Xu Yuzeng, Wu Guangyi, Yuan Zhuoqun, Li Xinyi, Yang Di, Liang Yanmei
Institute of Modern Optics, Nankai University, Tianjin Key Laboratory of Micro-scale Optical Information Science and Technology, Tianjin 300350, China, Nankai University, Tianjin, 300350, CHINA.
Institute of Modern Optics, Nankai University, Tianjin Key Laboratory of Micro-scale Optical Information Science and Technology, Tianjin 300350, China, Tianjin, Tianjin, 300350, CHINA.
Phys Med Biol. 2025 Jun 25. doi: 10.1088/1361-6560/ade840.

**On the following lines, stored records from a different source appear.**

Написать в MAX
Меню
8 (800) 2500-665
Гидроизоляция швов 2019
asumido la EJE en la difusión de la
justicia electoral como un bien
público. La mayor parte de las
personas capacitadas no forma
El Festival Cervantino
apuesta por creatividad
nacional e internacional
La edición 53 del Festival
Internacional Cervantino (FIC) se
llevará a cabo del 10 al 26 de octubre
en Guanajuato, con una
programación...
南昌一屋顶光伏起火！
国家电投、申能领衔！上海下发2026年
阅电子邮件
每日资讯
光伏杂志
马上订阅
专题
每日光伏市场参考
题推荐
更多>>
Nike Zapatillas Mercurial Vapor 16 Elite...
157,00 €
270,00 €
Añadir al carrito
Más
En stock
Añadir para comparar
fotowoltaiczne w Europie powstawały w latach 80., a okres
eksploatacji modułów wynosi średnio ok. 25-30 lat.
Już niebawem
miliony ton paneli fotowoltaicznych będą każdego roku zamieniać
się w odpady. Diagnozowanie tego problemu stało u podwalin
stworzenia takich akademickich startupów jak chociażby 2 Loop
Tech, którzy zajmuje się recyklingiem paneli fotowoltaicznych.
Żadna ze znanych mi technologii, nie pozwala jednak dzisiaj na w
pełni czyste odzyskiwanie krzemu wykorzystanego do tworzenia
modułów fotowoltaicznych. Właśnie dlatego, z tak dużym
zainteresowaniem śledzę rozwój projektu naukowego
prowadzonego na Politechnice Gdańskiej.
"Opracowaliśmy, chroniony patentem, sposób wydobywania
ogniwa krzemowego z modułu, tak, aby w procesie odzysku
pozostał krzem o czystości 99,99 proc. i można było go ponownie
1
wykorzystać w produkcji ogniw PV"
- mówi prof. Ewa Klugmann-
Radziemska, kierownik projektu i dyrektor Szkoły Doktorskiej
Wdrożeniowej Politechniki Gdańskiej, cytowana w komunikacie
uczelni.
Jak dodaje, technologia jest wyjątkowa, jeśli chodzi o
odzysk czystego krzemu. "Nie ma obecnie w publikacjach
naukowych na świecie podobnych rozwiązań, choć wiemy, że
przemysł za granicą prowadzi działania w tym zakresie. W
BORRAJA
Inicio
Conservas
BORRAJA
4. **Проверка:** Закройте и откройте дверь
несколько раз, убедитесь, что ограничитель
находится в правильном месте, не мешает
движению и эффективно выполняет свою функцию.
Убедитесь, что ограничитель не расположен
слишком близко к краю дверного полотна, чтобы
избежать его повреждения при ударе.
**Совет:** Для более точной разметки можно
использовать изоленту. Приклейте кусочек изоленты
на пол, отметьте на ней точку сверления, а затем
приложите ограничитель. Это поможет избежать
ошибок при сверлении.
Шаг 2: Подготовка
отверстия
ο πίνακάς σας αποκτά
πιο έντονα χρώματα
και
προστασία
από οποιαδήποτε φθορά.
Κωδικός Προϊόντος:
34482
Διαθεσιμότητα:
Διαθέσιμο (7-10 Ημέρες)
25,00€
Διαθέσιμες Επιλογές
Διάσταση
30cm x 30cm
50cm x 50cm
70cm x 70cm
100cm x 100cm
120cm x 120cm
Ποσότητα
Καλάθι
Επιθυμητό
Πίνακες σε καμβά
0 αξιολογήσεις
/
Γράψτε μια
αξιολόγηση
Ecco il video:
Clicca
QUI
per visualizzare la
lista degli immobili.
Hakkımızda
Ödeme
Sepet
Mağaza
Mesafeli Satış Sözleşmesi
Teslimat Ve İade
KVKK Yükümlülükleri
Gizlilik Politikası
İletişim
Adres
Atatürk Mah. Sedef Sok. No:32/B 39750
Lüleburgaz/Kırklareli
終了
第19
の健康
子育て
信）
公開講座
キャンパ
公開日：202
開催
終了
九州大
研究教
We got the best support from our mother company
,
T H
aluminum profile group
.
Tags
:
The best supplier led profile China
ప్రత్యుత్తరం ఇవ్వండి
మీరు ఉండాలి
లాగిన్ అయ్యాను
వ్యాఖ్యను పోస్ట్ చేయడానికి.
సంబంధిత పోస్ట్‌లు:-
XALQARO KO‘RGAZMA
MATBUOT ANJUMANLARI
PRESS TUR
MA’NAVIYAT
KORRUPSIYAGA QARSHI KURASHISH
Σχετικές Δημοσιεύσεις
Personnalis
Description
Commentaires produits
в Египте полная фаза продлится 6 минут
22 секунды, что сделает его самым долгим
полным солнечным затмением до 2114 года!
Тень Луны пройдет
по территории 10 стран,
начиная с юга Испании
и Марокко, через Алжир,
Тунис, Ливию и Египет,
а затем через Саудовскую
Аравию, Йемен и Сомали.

Noise is a key factor determining imaging quality for optical coherence tomography (OCT). Although deep learning has emerged as an effective denoising method, its generalization capability remains limited, especially when test noise levels deviate from the training data.
To solve this problem, we propose a mixed-training strategy combined with a multi-noise level dataset, aiming to enhance model adaptability to unseen noise conditions. The datasets were constructed by inserting different optical attenuators (4 dB, 6 dB, and 10 dB) in the sample arm of an SS-OCT system, simulating diverse noise scenarios. Our mixed-training strategy unified images from 0 dB, 6 dB, and 10 dB into a composite training set, while a portion of the 4 dB data was used as an independent test set to evaluate generalization capability. This approach was applied to classical denoising networks including residual network (ResNet), U-shape network (U-Net), denoising convolutional neural network (DnCNN), and attention-guided deformable convolutional network (ADNet), under both supervised and unsupervised frameworks.
Experimental results demonstrated that models trained with the mixed-training strategy achieved robust performance across noise levels, including unseen 4 dB noise images, where the Unet model trained with the mixed-training strategy under the supervised learning framework attained a PSNR of 29.233 dB and an SSIM of 0.807. This performance is close to that of dedicated models trained on 4 dB data, which achieved a PSNR of 29.221 dB and an SSIM of 0.809. Visual and numerical evaluations further confirmed that the mixed-trained networks effectively suppressed noise artifacts, even under mismatched noise conditions.
This work confirms the value of multi-noise level datasets and introduces a mixed-training strategy that enhances generalization and supports reliable OCT analysis in practice.
噪声是决定光学相干断层扫描(OCT)成像质量的关键因素。尽管深度学习已成为一种有效的去噪方法,但其泛化能力仍然有限,尤其是当测试噪声水平与训练数据不同时。
为了解决这个问题,我们提出了一种结合多噪声水平数据集的混合训练策略,旨在提高模型对未见过的噪声条件的适应性。通过在扫频光学相干断层扫描(SS-OCT)系统的样品臂中插入不同的光衰减器(4 dB、6 dB和10 dB)来构建数据集,模拟不同的噪声场景。我们的混合训练策略将来自0 dB、6 dB和10 dB的图像统一到一个复合训练集中,而4 dB数据的一部分用作独立测试集来评估泛化能力。在有监督和无监督框架下,将这种方法应用于经典去噪网络,包括残差网络(ResNet)、U型网络(U-Net)、去噪卷积神经网络(DnCNN)和注意力引导可变形卷积网络(ADNet)。
实验结果表明,采用混合训练策略训练的模型在不同噪声水平下均表现出稳健的性能,包括未见过的4 dB噪声图像,其中在有监督学习框架下采用混合训练策略训练的U-Net模型达到了29.233 dB的峰值信噪比(PSNR)和0.807的结构相似性指数(SSIM)。这个性能接近在4 dB数据上训练的专用模型,其PSNR为29.221 dB,SSIM为0.809。视觉和数值评估进一步证实,即使在噪声条件不匹配的情况下,混合训练的网络也能有效地抑制噪声伪影。
这项工作证实了多噪声水平数据集的价值,并引入了一种混合训练策略,该策略增强了泛化能力,并在实践中支持可靠的OCT分析。